What the task requires: Filter the entries below, keeping only lines with "Bilder".

Given entries:
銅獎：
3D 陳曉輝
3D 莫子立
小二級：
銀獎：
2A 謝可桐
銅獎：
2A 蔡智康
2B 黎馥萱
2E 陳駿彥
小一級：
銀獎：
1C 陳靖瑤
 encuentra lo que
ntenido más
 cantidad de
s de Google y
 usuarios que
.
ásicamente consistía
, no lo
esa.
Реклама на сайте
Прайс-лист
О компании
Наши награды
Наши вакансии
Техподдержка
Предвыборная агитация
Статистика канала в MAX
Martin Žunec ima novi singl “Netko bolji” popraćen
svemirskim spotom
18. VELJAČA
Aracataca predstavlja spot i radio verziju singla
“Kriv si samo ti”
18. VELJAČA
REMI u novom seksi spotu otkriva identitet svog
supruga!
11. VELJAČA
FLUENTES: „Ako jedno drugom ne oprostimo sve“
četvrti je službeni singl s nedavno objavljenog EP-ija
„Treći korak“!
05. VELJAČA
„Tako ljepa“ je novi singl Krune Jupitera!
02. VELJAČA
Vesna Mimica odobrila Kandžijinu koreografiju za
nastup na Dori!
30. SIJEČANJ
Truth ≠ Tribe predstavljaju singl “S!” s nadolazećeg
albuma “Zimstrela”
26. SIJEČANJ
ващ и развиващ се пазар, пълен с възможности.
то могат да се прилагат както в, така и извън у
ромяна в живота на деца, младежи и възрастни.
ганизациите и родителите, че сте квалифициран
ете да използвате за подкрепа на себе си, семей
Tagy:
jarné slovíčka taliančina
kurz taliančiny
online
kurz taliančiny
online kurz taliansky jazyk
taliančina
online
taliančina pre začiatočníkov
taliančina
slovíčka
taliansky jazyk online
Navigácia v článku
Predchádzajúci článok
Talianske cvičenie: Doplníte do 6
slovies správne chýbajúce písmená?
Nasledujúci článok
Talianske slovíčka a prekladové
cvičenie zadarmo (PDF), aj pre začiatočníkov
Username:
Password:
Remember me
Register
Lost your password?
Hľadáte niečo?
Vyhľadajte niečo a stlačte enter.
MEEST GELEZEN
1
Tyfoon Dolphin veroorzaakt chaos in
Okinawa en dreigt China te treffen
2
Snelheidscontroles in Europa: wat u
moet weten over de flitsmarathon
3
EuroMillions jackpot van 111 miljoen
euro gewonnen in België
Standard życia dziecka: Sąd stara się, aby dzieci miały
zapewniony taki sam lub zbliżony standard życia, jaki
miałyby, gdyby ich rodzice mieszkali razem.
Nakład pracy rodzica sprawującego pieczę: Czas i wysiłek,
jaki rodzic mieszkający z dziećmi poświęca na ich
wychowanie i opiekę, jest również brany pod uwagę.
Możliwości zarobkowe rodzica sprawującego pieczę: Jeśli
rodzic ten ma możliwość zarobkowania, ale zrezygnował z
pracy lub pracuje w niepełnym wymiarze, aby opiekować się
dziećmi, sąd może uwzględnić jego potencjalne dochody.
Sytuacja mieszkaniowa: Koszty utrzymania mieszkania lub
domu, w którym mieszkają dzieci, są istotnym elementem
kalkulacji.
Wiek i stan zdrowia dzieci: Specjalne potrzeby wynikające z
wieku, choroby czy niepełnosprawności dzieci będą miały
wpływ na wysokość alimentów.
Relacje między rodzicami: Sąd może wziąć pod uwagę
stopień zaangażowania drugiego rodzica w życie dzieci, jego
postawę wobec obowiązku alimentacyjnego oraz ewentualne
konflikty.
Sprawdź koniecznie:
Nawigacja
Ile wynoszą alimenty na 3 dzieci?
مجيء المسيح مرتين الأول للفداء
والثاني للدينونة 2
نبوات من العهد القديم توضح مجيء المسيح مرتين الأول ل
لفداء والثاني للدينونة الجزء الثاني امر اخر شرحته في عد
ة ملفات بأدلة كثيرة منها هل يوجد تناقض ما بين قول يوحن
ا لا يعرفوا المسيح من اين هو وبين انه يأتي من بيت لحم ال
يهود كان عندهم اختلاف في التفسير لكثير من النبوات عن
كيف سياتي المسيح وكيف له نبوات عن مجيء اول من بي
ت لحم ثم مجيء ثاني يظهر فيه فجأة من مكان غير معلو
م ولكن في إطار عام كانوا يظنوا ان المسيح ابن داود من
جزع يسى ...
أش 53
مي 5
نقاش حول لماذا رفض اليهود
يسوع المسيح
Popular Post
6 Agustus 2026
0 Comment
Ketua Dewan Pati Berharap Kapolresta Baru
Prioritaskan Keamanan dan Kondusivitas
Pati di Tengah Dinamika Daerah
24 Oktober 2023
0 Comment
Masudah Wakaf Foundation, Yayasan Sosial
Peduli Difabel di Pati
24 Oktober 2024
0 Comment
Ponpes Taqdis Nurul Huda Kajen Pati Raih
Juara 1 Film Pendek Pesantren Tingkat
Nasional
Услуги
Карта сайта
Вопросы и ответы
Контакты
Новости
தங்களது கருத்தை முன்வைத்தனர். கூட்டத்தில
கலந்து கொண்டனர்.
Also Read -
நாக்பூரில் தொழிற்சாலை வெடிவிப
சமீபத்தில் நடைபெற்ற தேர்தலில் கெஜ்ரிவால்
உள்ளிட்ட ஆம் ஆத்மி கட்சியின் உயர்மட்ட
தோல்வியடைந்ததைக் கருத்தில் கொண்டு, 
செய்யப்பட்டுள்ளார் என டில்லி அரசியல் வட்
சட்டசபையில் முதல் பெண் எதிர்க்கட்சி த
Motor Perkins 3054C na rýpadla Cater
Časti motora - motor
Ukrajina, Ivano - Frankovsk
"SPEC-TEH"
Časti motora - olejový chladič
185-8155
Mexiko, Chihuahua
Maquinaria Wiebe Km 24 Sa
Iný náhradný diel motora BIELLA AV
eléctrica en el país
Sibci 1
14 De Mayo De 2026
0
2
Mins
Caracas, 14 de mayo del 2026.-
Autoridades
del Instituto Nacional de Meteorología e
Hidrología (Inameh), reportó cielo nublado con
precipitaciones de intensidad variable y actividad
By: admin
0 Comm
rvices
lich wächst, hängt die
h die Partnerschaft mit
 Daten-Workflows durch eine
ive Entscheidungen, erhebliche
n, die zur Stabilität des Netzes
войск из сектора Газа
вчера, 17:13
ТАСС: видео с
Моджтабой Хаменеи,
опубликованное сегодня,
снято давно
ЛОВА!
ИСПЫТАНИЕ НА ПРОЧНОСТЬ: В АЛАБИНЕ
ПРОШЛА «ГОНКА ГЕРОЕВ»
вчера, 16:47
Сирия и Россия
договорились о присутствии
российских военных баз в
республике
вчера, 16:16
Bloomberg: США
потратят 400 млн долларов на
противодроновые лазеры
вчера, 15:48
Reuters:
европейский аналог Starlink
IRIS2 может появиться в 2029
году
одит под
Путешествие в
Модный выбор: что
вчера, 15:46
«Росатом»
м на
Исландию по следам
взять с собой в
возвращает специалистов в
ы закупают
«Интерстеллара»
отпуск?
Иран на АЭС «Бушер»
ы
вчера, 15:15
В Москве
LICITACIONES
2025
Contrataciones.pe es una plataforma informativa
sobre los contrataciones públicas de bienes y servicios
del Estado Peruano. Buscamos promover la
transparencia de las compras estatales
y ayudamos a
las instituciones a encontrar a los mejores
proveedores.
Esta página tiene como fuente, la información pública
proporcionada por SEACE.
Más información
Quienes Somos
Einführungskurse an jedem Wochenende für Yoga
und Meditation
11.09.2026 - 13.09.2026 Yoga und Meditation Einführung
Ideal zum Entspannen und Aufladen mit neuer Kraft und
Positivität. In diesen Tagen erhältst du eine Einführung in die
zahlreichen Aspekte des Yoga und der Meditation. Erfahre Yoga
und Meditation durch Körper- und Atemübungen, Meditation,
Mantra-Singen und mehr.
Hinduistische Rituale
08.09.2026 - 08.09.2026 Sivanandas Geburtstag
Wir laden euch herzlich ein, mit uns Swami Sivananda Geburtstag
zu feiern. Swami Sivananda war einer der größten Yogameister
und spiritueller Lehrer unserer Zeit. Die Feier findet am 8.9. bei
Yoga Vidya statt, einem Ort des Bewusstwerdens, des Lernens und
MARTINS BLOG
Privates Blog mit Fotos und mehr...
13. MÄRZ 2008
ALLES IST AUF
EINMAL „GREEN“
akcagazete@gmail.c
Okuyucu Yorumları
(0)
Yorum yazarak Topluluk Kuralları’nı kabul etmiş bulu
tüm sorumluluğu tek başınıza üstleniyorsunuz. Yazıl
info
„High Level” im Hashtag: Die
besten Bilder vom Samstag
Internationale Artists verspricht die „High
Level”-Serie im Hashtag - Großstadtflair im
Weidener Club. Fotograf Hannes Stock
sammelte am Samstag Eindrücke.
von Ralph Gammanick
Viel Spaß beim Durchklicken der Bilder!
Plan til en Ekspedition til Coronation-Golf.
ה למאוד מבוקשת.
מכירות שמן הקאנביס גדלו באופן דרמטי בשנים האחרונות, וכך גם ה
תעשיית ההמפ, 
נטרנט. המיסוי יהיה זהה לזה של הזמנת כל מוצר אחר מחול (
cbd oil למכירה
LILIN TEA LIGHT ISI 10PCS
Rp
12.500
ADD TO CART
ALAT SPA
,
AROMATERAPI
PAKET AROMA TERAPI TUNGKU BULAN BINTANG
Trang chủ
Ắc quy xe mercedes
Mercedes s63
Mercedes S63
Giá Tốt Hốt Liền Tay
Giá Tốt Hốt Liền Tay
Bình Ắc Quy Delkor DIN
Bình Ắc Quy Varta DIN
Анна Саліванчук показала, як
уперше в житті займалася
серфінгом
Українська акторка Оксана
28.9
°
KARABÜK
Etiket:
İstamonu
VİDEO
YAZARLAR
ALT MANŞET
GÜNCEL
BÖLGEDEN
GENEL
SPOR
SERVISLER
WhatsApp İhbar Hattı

Task result:
besten Bilder vom Samstag
Viel Spaß beim Durchklicken der Bilder!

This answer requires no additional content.